[Assam] Article
anitak goswami
goswamianitak at yahoo.co.in
Fri Feb 13 00:49:17 PST 2009
Newspapers are here to stay
— Ranen Kumar Goswami
The
high birth rate of television networks is a death threat to newspapers,
so goes the popular perception. Some pompous preachers are writing
obituaries, especially at seminars in Western cities. Yet some others
say the market is exhausted, real journalism will be on television, and
there is no future in smearing black ink on dead trees and getting
child labour to deliver it on cold mornings.
But proving all of
them wrong, newspapers have refused to die. Simon Jenkins, who writes
for The Guardian, says: “Most of this doom-talk emanates from America,
where newspaper circulations have indeed been falling for decades. The
popular view is that this is because of competition from television and
the internet. The electronic media offer more readily accessible
information. As a result, not a year passes without another noble title
sinking like a battleship in Pearl Harbour, its reporters enacting the
Front Page for gleeful television cameras.” In a signed article in
January 2006, Jenkins wrote that, “in 1981 the outlook for British
papers was indeed grim. This is not because they were losing money –
most had relied on outside support for years – but because their
production and editorial methods were inflexible and deterred
competition. Even so, daily circulation was little changed from 20
years earlier, hovering at a million either side of 14 million......
British popular newspaper sales have continued to fall, from 13 million
overall in 1965 to less than 9 million today. But they are a separate
publishing market. Upmarket newspapers show a reverse trend. Their
daily circulation has defied every pundit, rising by a third since 1965
from two million to close to three million. The figure for the serious
Sunday titles is the same today as it was then, 2.7 million.”
In
India too, there’s no room for despair.
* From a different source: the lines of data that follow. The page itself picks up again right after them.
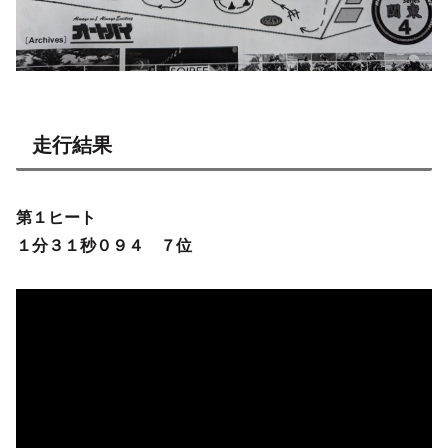
走行結果
第１ヒート
１分３１秒０９４ ７位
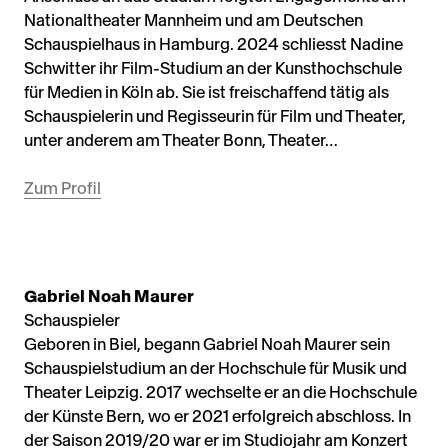
Nationaltheater Mannheim und am Deutschen
Schauspielhaus in Hamburg. 2024 schliesst Nadine
Schwitter ihr Film-Studium an der Kunsthochschule
für Medien in Köln ab. Sie ist freischaffend tätig als
Schauspielerin und Regisseurin für Film und Theater,
unter anderem am Theater Bonn, Theater…
Zum Profil
Gabriel Noah Maurer
Schauspieler
Geboren in Biel, begann Gabriel Noah Maurer sein
Schauspielstudium an der Hochschule für Musik und
Theater Leipzig. 2017 wechselte er an die Hochschule
der Künste Bern, wo er 2021 erfolgreich abschloss. In
der Saison 2019/20 war er im Studiojahr am Konzert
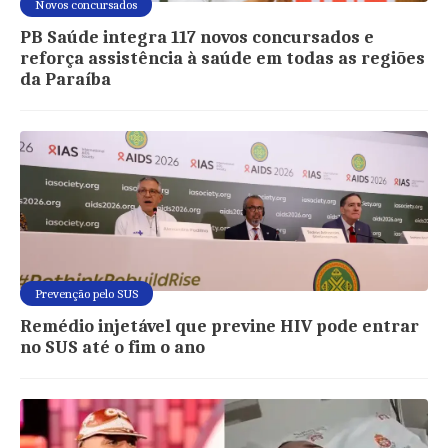
Novos concursados
PB Saúde integra 117 novos concursados e
reforça assistência à saúde em todas as regiões
da Paraíba
Prevenção pelo SUS
Remédio injetável que previne HIV pode entrar
no SUS até o fim o ano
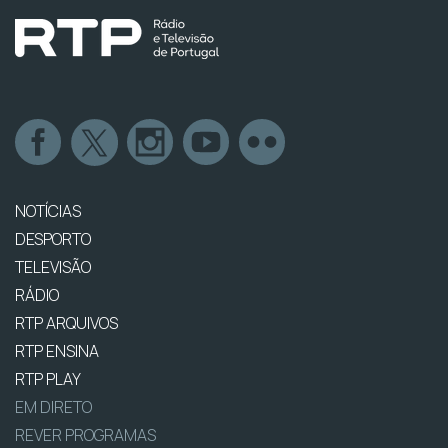
NOTÍCIAS
DESPORTO
TELEVISÃO
RÁDIO
RTP ARQUIVOS
RTP ENSINA
RTP PLAY
EM DIRETO
REVER PROGRAMAS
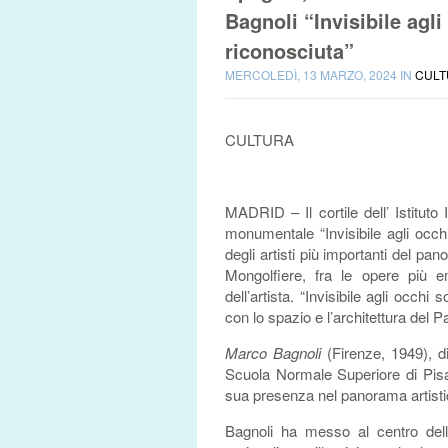
Bagnoli “Invisibile agl
riconosciuta”
MERCOLEDÌ, 13 MARZO, 2024 IN
CULT
CULTURA
MADRID – Il cortile dell’ Istituto 
monumentale “Invisibile agli occ
degli artisti più importanti del pa
Mongolfiere, fra le opere più e
dell’artista. “Invisibile agli occh
con lo spazio e l’architettura del P
Marco Bagnoli
(Firenze, 1949), d
Scuola Normale Superiore di Pisa
sua presenza nel panorama artisti
Bagnoli ha messo al centro della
Leading media watchers point
out that with newspapers in ten different scripts and 13 major
languages, the newspaper revolution in the country is unparalled
anywhere else. Renowned political scientist Professor Robin Jeffrey,
Faculty of Humanities and Social Sciences, La Trobe University,
Australia, in his scholarship on the growth of successful newspapers in
a dozen Indian languages over the past three decades, highlights a
lively and buoyant situation. He says five factors are mainly
responsible for this. They are improved technology, which enables the
production and distribution of larger numbers of more attractive
newspapers; steadily expanding literacy; expanding purchasing power;
aggressive publishing that is driven by profit, power and survival and
seeks expansion; and political excitement. In Professor Jeffrey’s
opinion, for the past decades, the Indian regional language newspapers
have provided the hinges for the idea of a nation. The end of the
Emergency and the beginning of the 1990s spurred the growth of the
regional Press, catalysed by the communications revolution. Between
1976 and 2001, newspaper penetration trebled and daily circulation
increased six-fold. In 2005, advertisement revenue in the print media
exceeded 2000 million US dollars. The daily circulation of newspapers
saw a steep rise even during the 1990s when satellite television made
rapid inroads. However, as newspapers have become a mass industry, they
have lost their political potency as they are vulnerable to pressures
from the government and advertisers. Also, the increasing
corporatisation of media houses poses more of a threat to a free
many-voice Press than the prospect of foreign direct investment, says
Professor Jeffrey.
N Ram, Editor of The Hindu is of the view
that television is rapidly closing the gap with the print media in
terms of advertisement revenue and financial clout, but the quality of
its content delivery needs to be critically examined. Ram’s view, as
expressed in speeches he has made in various fora, is that despite a
statistically modest reach, the internet has profoundly affected
journalism practice. Issues such as tablodisation of content, the role
of market forces, the devaluing of editorial content, Rupert
Murdoch-style price wars and rampant corruption are increasingly under
examination. On the other hand, the National Readership Study in all
its recent surveys has shown that readership of daily newspapers is on
the rise. They now reach over 200 million people across the country.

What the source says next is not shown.